Information provided:

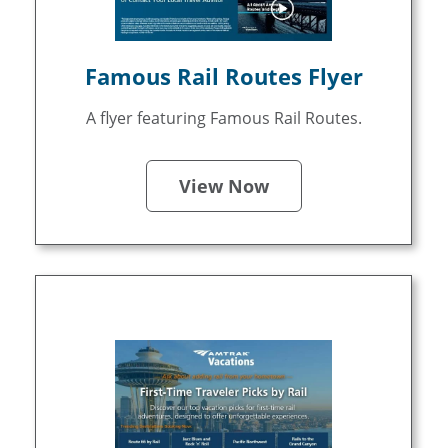
Famous Rail Routes Flyer
A flyer featuring Famous Rail Routes.
View Now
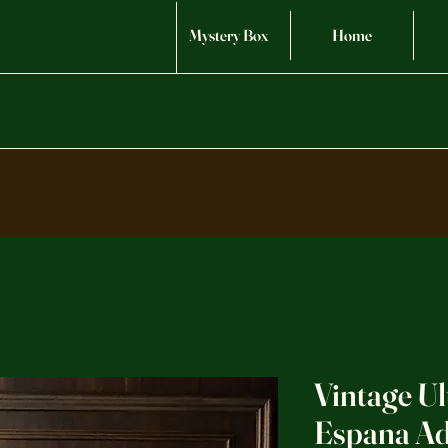
Mystery Box
Home
Vintage U
Espana Ad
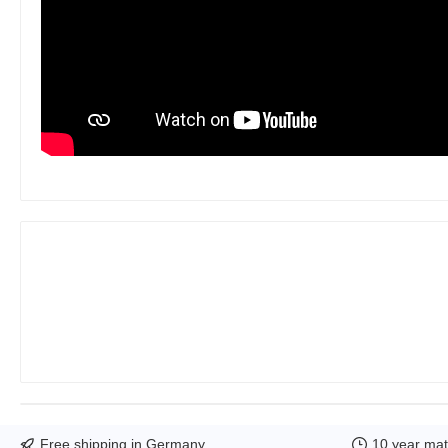
Free shipping in Germany
10 year mate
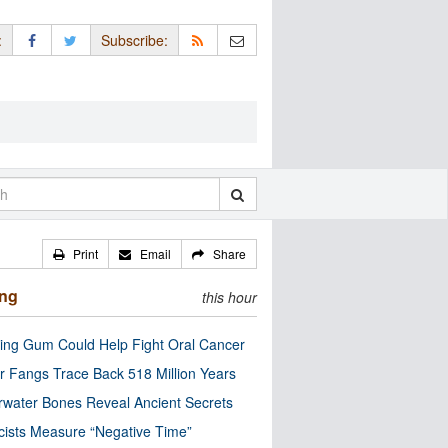
:
Subscribe:
Print
Email
Share
ing
this hour
ng Gum Could Help Fight Oral Cancer
r Fangs Trace Back 518 Million Years
water Bones Reveal Ancient Secrets
cists Measure “Negative Time”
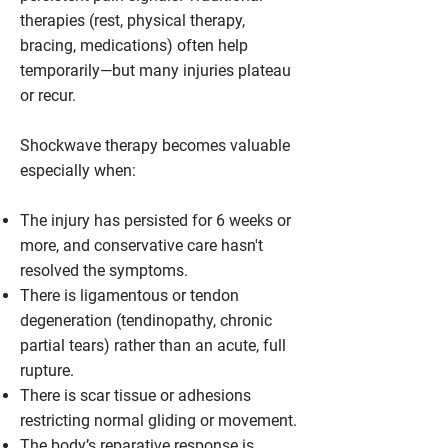
therapies (rest, physical therapy,
bracing, medications) often help
temporarily—but many injuries plateau
or recur.
Shockwave therapy becomes valuable
especially when:
The injury has persisted for 6 weeks or
more, and conservative care hasn't
resolved the symptoms.
There is ligamentous or tendon
degeneration (tendinopathy, chronic
partial tears) rather than an acute, full
rupture.
There is scar tissue or adhesions
restricting normal gliding or movement.
The body’s reparative response is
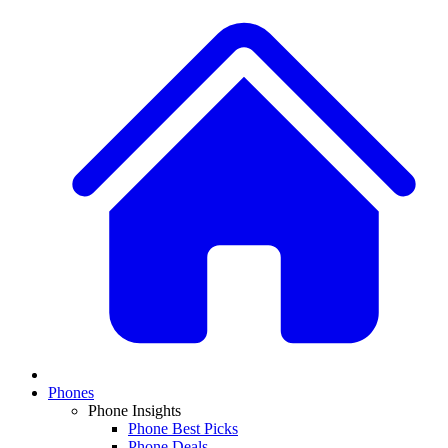
Phones
Phone Insights
Phone Best Picks
Phone Deals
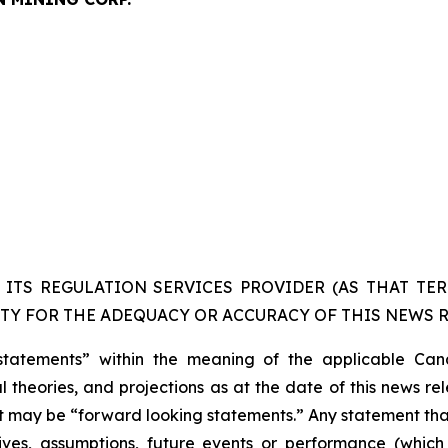
ITS REGULATION SERVICES PROVIDER (AS THAT TERM
TY FOR THE ADEQUACY OR ACCURACY OF THIS NEWS R
statements” within the meaning of the applicable Cana
 theories, and projections as at the date of this news re
act may be “forward looking statements.” Any statement that
ectives, assumptions, future events or performance (whi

Assigned task: When you return the listing, keep it exact and omit any pictures it holds.

Output:
Famous Rail Routes Flyer
A flyer featuring Famous Rail Routes.
View Now
Mystery Box
Home
Vintage U
Espana Ad
Free shipping in Germany
10 year mate
:
Subscribe:
Print
Email
Share
ing
this hour
ng Gum Could Help Fight Oral Cancer
r Fangs Trace Back 518 Million Years
water Bones Reveal Ancient Secrets
cists Measure “Negative Time”
therapies (rest, physical therapy,
bracing, medications) often help
temporarily—but many injuries plateau
or recur.
Shockwave therapy becomes valuable
especially when:
The injury has persisted for 6 weeks or
more, and conservative care hasn't
resolved the symptoms.
There is ligamentous or tendon
degeneration (tendinopathy, chronic
partial tears) rather than an acute, full
rupture.
There is scar tissue or adhesions
restricting normal gliding or movement.
The body’s reparative response is
Phones
Phone Insights
Phone Best Picks
Phone Deals
ITS REGULATION SERVICES PROVIDER (AS THAT TERM
TY FOR THE ADEQUACY OR ACCURACY OF THIS NEWS R
statements” within the meaning of the applicable Cana
 theories, and projections as at the date of this news re
act may be “forward looking statements.” Any statement that
ectives, assumptions, future events or performance (whi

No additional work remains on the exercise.